Abstract

Objective: After a spinal cord injury (SCI), most men experience fertility related problems including poor semen quality in which decreased sperm viability and motility, have been proposed to be related to the accessory sex glands dysfunction. In this study, we investigated the probable effects of SCI on the seminal vesicle epithelium in rat.Methods: Spinal cord was injured in adult male rats by surgical transection at the level of T9. Controls received similar surgery without transection.
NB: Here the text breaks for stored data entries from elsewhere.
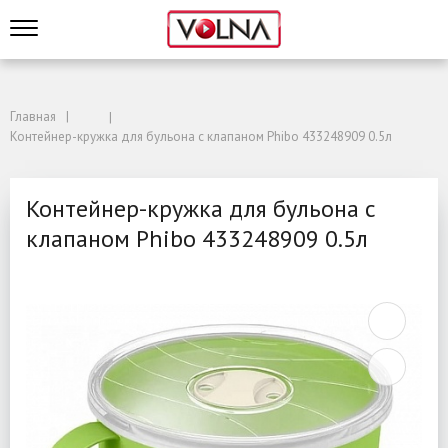
Главная
Контейнер-кружка для бульона с клапаном Phibo 433248909 0.5л
Контейнер-кружка для бульона с
клапаном Phibo 433248909 0.5л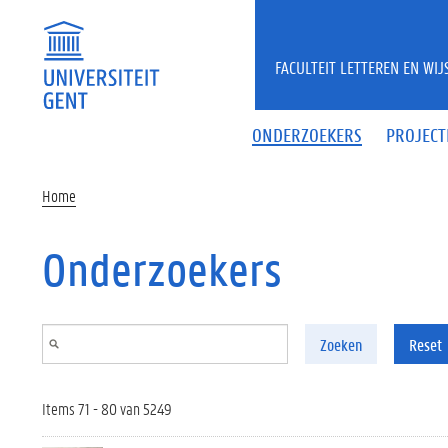
Overslaan en naar de inhoud gaan
FACULTEIT LETTEREN EN WI
ONDERZOEKERS
PROJECT
Home
Onderzoekers
Zoeken
Reset
Items 71 - 80 van 5249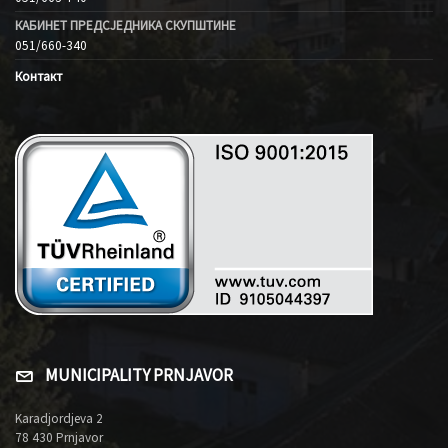
КАБИНЕТ ПРЕДСЈЕДНИКА СКУПШТИНЕ
051/660-340
Контакт
MUNICIPALITY PRNJAVOR
Karadjordjeva 2
78 430 Prnjavor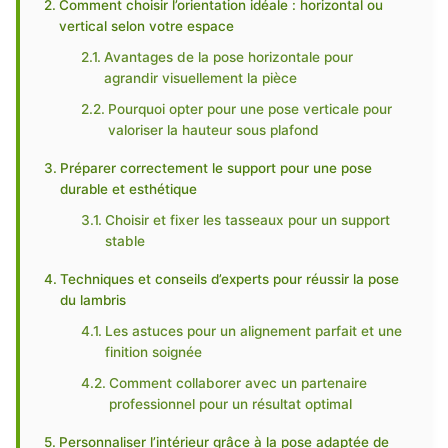
Comment choisir l’orientation idéale : horizontal ou
vertical selon votre espace
Avantages de la pose horizontale pour
agrandir visuellement la pièce
Pourquoi opter pour une pose verticale pour
valoriser la hauteur sous plafond
Préparer correctement le support pour une pose
durable et esthétique
Choisir et fixer les tasseaux pour un support
stable
Techniques et conseils d’experts pour réussir la pose
du lambris
Les astuces pour un alignement parfait et une
finition soignée
Comment collaborer avec un partenaire
professionnel pour un résultat optimal
Personnaliser l’intérieur grâce à la pose adaptée de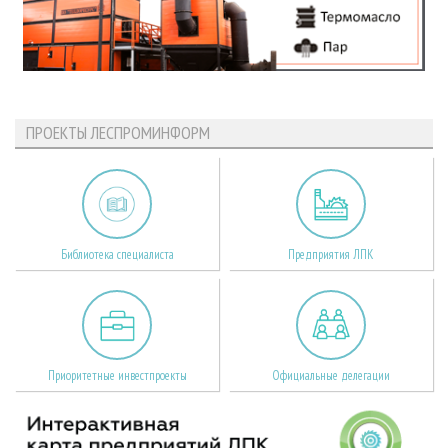
ПРОЕКТЫ ЛЕСПРОМИНФОРМ
Библиотека специалиста
Предприятия ЛПК
Приоритетные инвестпроекты
Официальные делегации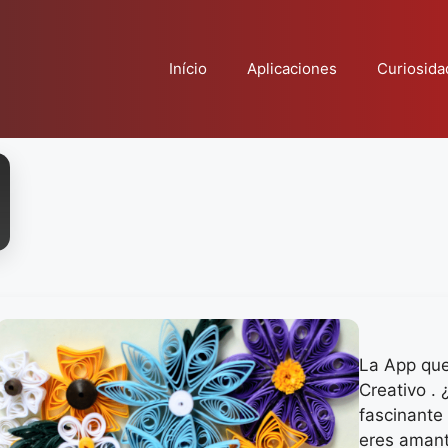
Início
Aplicaciones
Curiosida
La App que
Creativo . 
fascinante
eres amante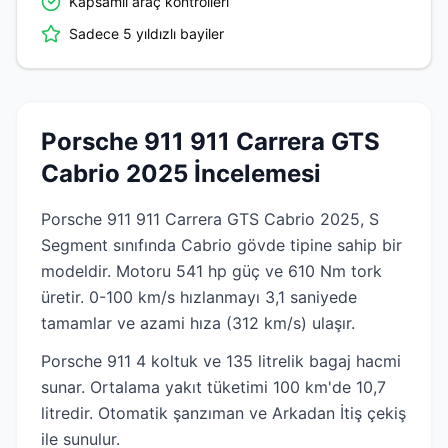
Kapsamlı araç kontrolleri
Sadece 5 yıldızlı bayiler
Porsche 911 911 Carrera GTS
Cabrio 2025 İncelemesi
Porsche 911 911 Carrera GTS Cabrio 2025, S
Segment sınıfında Cabrio gövde tipine sahip bir
modeldir. Motoru 541 hp güç ve 610 Nm tork
üretir. 0-100 km/s hızlanmayı 3,1 saniyede
tamamlar ve azami hıza (312 km/s) ulaşır.
Porsche 911 4 koltuk ve 135 litrelik bagaj hacmi
sunar. Ortalama yakıt tüketimi 100 km'de 10,7
litredir. Otomatik şanzıman ve Arkadan İtiş çekiş
ile sunulur.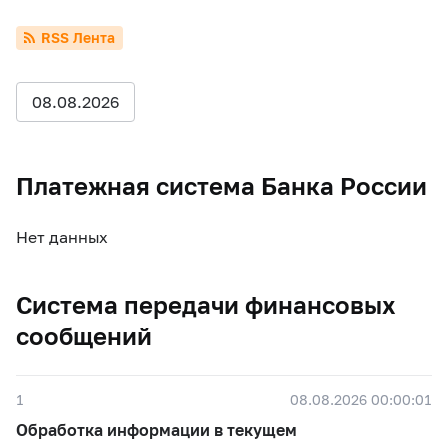
RSS Лента
08.08.2026
Платежная система Банка России
Нет данных
Система передачи финансовых
сообщений
1
08.08.2026 00:00:01
Обработка информации в текущем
Five days later, animals were killed and the seminal vesicles were removed, subjected to routine procedures for light and transmission electron microscopy respectively.Results: Acute inflammation of the seminal vesicles including vasodilatation and migration of leukocytes to epithelium was observed through the light microscopy. Transmission electron microscopy study revealed significant changes in the experimental epithelium, such as decrease in rough endoplasmic reticulum, secretory granules and Golgi apparatus dimensions, accumulations of fat droplets and lipofuscin in the cytoplasm, euchromatinized and swelled nuclei, decrease in cell diameters, and the presence of macrophages and hollow spaces in the epithelium. The seminal vesicle of sham-operated animals showed normal morphology.Discussion: Histologic evidence in this study confirms dysfunction of seminal vesicle in the acute phase of SCI. Further works are needed to follow up the reversibility of such lesions.